Records from a data collection
★ ★ ★ ★ ★

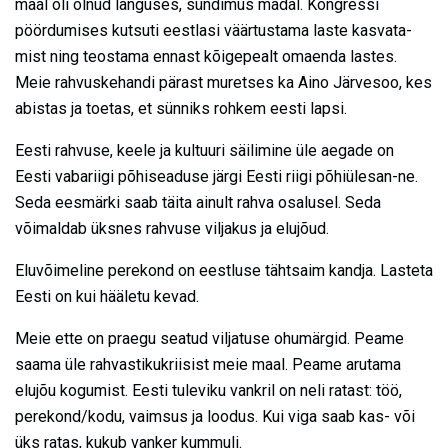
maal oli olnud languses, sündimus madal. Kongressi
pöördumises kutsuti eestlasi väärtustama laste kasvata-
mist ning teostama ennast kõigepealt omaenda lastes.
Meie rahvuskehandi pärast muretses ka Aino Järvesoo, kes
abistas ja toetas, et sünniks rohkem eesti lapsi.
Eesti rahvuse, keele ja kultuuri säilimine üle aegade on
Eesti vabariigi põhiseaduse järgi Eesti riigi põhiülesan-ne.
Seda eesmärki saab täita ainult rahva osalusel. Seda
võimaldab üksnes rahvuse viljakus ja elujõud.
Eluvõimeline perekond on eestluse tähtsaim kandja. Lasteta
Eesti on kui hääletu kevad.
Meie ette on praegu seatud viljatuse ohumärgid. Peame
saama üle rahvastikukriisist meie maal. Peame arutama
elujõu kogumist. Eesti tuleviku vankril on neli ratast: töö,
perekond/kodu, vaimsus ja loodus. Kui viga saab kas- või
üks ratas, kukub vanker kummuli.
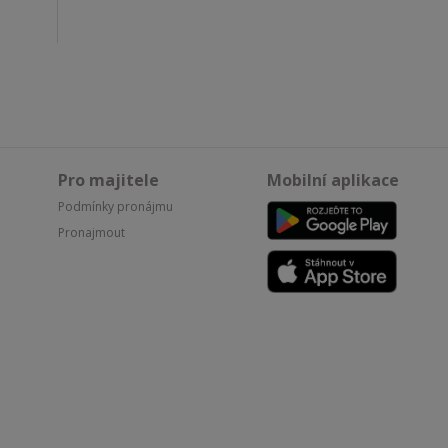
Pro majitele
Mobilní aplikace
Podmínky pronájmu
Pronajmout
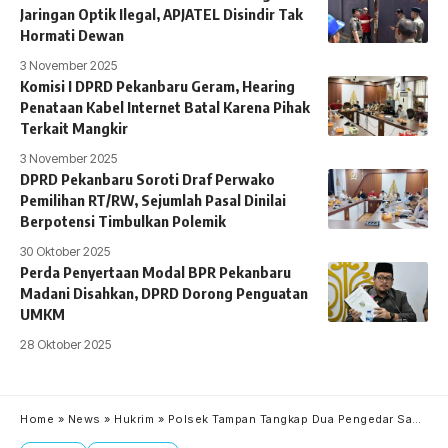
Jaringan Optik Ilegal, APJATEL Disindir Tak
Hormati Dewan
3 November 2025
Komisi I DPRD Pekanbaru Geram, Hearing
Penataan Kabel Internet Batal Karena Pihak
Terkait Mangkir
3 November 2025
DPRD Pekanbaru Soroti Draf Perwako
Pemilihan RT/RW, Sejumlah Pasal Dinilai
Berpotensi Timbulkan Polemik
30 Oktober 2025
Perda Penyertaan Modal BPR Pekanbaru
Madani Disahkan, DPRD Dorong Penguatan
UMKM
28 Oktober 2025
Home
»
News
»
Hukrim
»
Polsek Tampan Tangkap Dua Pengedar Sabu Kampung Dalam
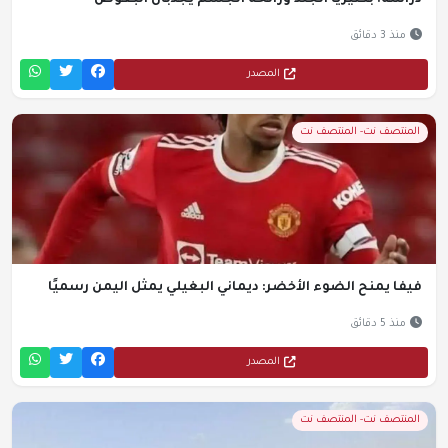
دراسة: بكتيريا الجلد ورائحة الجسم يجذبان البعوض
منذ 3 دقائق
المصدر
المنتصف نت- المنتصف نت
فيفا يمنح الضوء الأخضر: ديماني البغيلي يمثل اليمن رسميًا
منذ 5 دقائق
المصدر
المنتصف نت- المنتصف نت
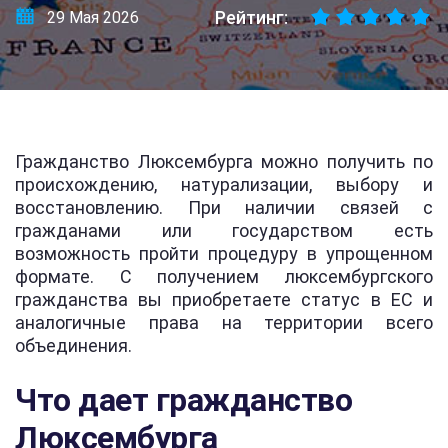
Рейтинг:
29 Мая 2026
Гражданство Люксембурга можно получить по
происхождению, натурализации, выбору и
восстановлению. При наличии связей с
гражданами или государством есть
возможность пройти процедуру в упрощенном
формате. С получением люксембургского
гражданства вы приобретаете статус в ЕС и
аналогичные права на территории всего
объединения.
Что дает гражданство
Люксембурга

★ ★ ★ ★ ★

#### WHAT NEEDS TO BE DONE:
All that the answer may hold is the lines from the one with "восстановлению. При наличии связей с" through the end of the data, set down exactly as they appear.

#### EXERCISE OUTPUT:
восстановлению. При наличии связей с
гражданами или государством есть
возможность пройти процедуру в упрощенном
формате. С получением люксембургского
гражданства вы приобретаете статус в ЕС и
аналогичные права на территории всего
объединения.
Что дает гражданство
Люксембурга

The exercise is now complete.